La famille de Kiwan maintient qu’il était un spectateur innocent, tandis que l’officier impliqué avait affirmé qu’il pensait que le véhicule avait été utilisé pour une attaque à la voiture bélier, raison pour laquelle il avait ouvert le feu.

« Il a été jugé que dans de telles circonstances, le tir était justifié », a déclaré le PIID dans un communiqué, ajoutant qu’il n’a pas pu établir si la manière dont il a été effectué posait problème, et a donc décidé de classer l’affaire.

« Il leur a fallu un an et demi pour nous maltraiter », a réagi Mahmoud, le père de Kiwan, sur la Douzième chaîne. « Un officier a tiré sur un enfant et l’a assassiné et ils veulent que nous croyions en leur système judiciaire. »

Albert Nahas, l’avocat représentant la famille Kiwan, a immédiatement demandé à consulter les documents de l’enquête afin de pouvoir faire appel de la décision, a rapporté la chaîne.

Les forces de sécurité israéliennes aspergeant des émeutiers palestiniens avec de l’eau lors de confrontations dans la ville majoritairement arabe d’Umm al-Fahm, dans le nord d’Israël, le 19 mai 2021. (Crédit : Ahmad Gharabli/AFP)

Le PIID a déclaré que le jour où la fusillade s’est produite, il y a eu une « désobéissance civile violente » au carrefour de Mei Ami sur la route 65, au cours de laquelle des feux ont été allumés et des émeutiers ont jeté des pierres sur les passants.
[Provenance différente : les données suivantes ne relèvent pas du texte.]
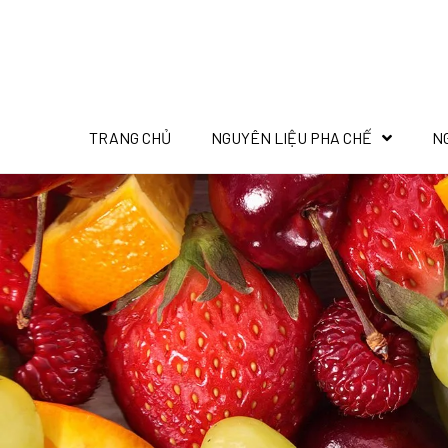
TRANG CHỦ
NGUYÊN LIỆU PHA CHẾ
N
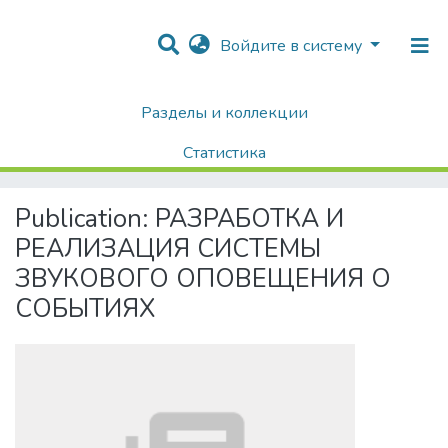
Войдите в систему
Разделы и коллекции
Home
Диссертации / Выпускные квалификационные работы
Выпускные квалификационные работы
Статистика
РАЗРАБОТКА И РЕАЛИЗАЦИЯ СИСТЕМЫ ЗВУКОВОГО ОПОВЕЩЕНИЯ О СОБЫТИЯХ
Поиск
Publication:
РАЗРАБОТКА И
РЕАЛИЗАЦИЯ СИСТЕМЫ
ЗВУКОВОГО ОПОВЕЩЕНИЯ О
СОБЫТИЯХ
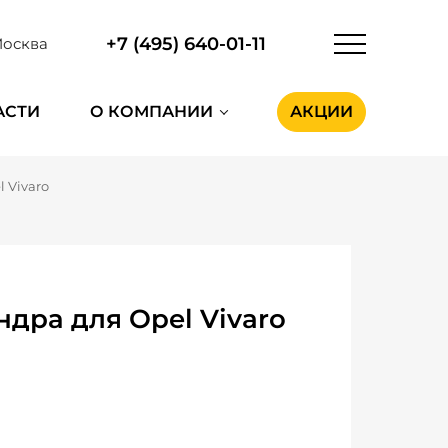
+7 (495) 640-01-11
осква
АСТИ
О КОМПАНИИ
АКЦИИ
l Vivaro
дра для Opel Vivaro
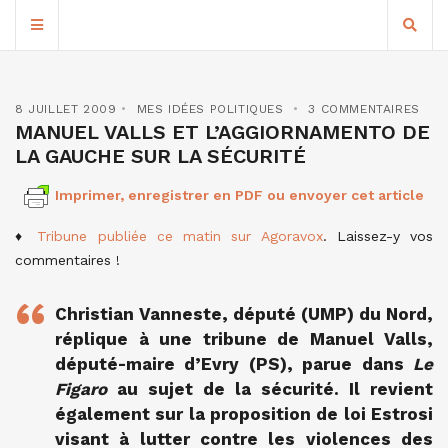
8 JUILLET 2009
MES IDÉES POLITIQUES
3 COMMENTAIRES
MANUEL VALLS ET L’AGGIORNAMENTO DE
LA GAUCHE SUR LA SÉCURITÉ
Imprimer, enregistrer en PDF ou envoyer cet article
♦
Tribune publiée ce matin sur Agoravox
. Laissez-y vos
commentaires !
Christian Vanneste, député (UMP) du Nord,
réplique à une tribune de Manuel Valls,
député-maire d’Evry (PS), parue dans
Le
Figaro
au sujet de la sécurité. Il revient
également sur la proposition de loi Estrosi
visant à lutter contre les violences des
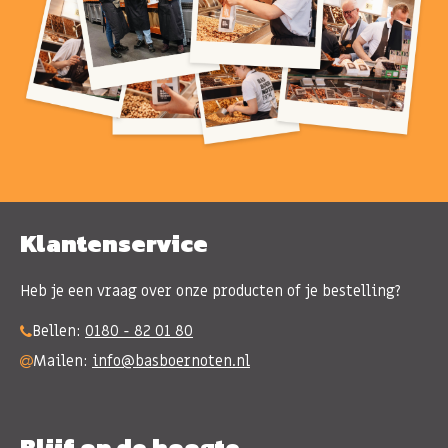
Klantenservice
Heb je een vraag over onze producten of je bestelling?
Bellen:
0180 - 82 01 80
Mailen:
info@basboernoten.nl
Blijf op de hoogte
Lorsque les forces de sécurité sont arrivées, les émeutiers ont pris la fuite vers un parking.

« Muhammad Mahameed et deux autres personnes sont montés dans une voiture – Muhammad s’est assis côté passager – et ont fui les lieux », avait indiqué le communiqué.

Le PIID a indiqué qu’en quittant le parking, « le véhicule a heurté un officier, mais malgré cela, il a continué à rouler à grande vitesse et a même fait une embardée en direction de l’officier de police qui a été dans l’obligation de tirer ».

Il a précisé que le policier, « qui se sentait au milieu d’un incident mettant sa vie en danger et qui pensait également qu’il s’agissait d’une attaque à la voiture bélier, a tiré deux fois sur la voiture avec l’intention de l’arrêter ».

« L’une des balles a pénétré dans la voiture et a touché la tête de Muhammad, entraînant sa mort regrettable », a indiqué le communiqué.

Le PIID a déclaré avoir mené une enquête approfondie sur l’incident et « après un examen complet des preuves et de l’ensemble des circonstances, il a été décidé de classer l’affaire ».

Le Centre Mossawa, qui défend les droits des Arabes en Israël, a déclaré dans un communiqué que 46 citoyens arabes non armés ont été tués au fil des ans par des policiers et que dans deux cas seulement, des actes d’accusation ont été déposés. Ceux-ci, a-t-il dit, « se sont soldés par des peines ridicules ».

« Il s’agit de la gâchette facile des policiers israéliens face à des citoyens arabes », a-t-il ajouté, précisant que le système judiciaire « échoue dans sa lutte contre les violences policières ».

Quelques jours après la mort de Kiwan, sa famille a fait don de certains de ses organes pour qu’ils soient transplantés à six patients, dont cinq Juifs, seul un bébé était Arabe.

Son cœur a été donné à un homme de 37 ans et ses poumons à un malade de 66 ans, et les deux greffes ont été réalisées à l’hôpital Sheba. Son foie a été donné à un homme âgé de 69 ans à l’hôpital Beilinson. Un lobe de son foie a été transplanté sur un petit garçon âgé d’un an au sein de l’hôpital pédiatrique Shneider, un de ses reins a été donné à une jeune fille de 16 ans à l’hôpital Rambam et l’autre à une femme de 35 ans à l’hôpital Ichilov.